Task description
An exact copy of the listing is what is needed here; write it out in full.

►

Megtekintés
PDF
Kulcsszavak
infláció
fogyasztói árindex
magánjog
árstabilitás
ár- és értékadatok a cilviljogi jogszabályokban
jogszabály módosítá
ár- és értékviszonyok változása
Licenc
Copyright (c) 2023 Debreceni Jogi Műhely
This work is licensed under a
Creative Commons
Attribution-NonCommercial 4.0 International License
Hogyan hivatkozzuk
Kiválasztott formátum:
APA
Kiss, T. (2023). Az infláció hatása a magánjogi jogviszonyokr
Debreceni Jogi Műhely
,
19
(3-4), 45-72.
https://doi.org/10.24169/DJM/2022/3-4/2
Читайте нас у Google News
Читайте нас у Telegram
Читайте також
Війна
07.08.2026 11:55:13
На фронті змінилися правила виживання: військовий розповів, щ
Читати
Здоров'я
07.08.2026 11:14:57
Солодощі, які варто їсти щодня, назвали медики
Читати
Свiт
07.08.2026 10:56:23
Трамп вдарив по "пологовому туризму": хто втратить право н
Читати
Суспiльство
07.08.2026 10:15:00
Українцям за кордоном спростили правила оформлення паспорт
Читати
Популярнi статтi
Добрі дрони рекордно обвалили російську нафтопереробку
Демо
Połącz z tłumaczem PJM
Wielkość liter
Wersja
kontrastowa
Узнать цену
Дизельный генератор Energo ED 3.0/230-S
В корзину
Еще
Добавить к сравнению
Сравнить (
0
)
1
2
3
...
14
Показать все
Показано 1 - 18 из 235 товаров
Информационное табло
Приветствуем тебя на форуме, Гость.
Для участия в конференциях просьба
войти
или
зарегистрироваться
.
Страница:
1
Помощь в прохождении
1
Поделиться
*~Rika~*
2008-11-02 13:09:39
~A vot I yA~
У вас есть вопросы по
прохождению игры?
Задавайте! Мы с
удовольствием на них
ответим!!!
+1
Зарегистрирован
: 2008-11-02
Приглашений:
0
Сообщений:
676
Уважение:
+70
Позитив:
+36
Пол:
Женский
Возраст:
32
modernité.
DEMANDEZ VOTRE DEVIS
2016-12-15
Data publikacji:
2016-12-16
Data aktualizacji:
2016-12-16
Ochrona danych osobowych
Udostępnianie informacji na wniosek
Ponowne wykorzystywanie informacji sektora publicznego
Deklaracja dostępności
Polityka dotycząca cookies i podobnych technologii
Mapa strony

◄

Response area
Megtekintés
PDF
Kulcsszavak
infláció
fogyasztói árindex
magánjog
árstabilitás
ár- és értékadatok a cilviljogi jogszabályokban
jogszabály módosítá
ár- és értékviszonyok változása
Licenc
Copyright (c) 2023 Debreceni Jogi Műhely
This work is licensed under a
Creative Commons
Attribution-NonCommercial 4.0 International License
Hogyan hivatkozzuk
Kiválasztott formátum:
APA
Kiss, T. (2023). Az infláció hatása a magánjogi jogviszonyokr
Debreceni Jogi Műhely
,
19
(3-4), 45-72.
https://doi.org/10.24169/DJM/2022/3-4/2
Читайте нас у Google News
Читайте нас у Telegram
Читайте також
Війна
07.08.2026 11:55:13
На фронті змінилися правила виживання: військовий розповів, щ
Читати
Здоров'я
07.08.2026 11:14:57
Солодощі, які варто їсти щодня, назвали медики
Читати
Свiт
07.08.2026 10:56:23
Трамп вдарив по "пологовому туризму": хто втратить право н
Читати
Суспiльство
07.08.2026 10:15:00
Українцям за кордоном спростили правила оформлення паспорт
Читати
Популярнi статтi
Добрі дрони рекордно обвалили російську нафтопереробку
Демо
Połącz z tłumaczem PJM
Wielkość liter
Wersja
kontrastowa
Узнать цену
Дизельный генератор Energo ED 3.0/230-S
В корзину
Еще
Добавить к сравнению
Сравнить (
0
)
1
2
3
...
14
Показать все
Показано 1 - 18 из 235 товаров
Информационное табло
Приветствуем тебя на форуме, Гость.
Для участия в конференциях просьба
войти
или
зарегистрироваться
.
Страница:
1
Помощь в прохождении
1
Поделиться
*~Rika~*
2008-11-02 13:09:39
~A vot I yA~
У вас есть вопросы по
прохождению игры?
Задавайте! Мы с
удовольствием на них
ответим!!!
+1
Зарегистрирован
: 2008-11-02
Приглашений:
0
Сообщений:
676
Уважение:
+70
Позитив:
+36
Пол:
Женский
Возраст:
32
modernité.
DEMANDEZ VOTRE DEVIS
2016-12-15
Data publikacji:
2016-12-16
Data aktualizacji:
2016-12-16
Ochrona danych osobowych
Udostępnianie informacji na wniosek
Ponowne wykorzystywanie informacji sektora publicznego
Deklaracja dostępności
Polityka dotycząca cookies i podobnych technologii
Mapa strony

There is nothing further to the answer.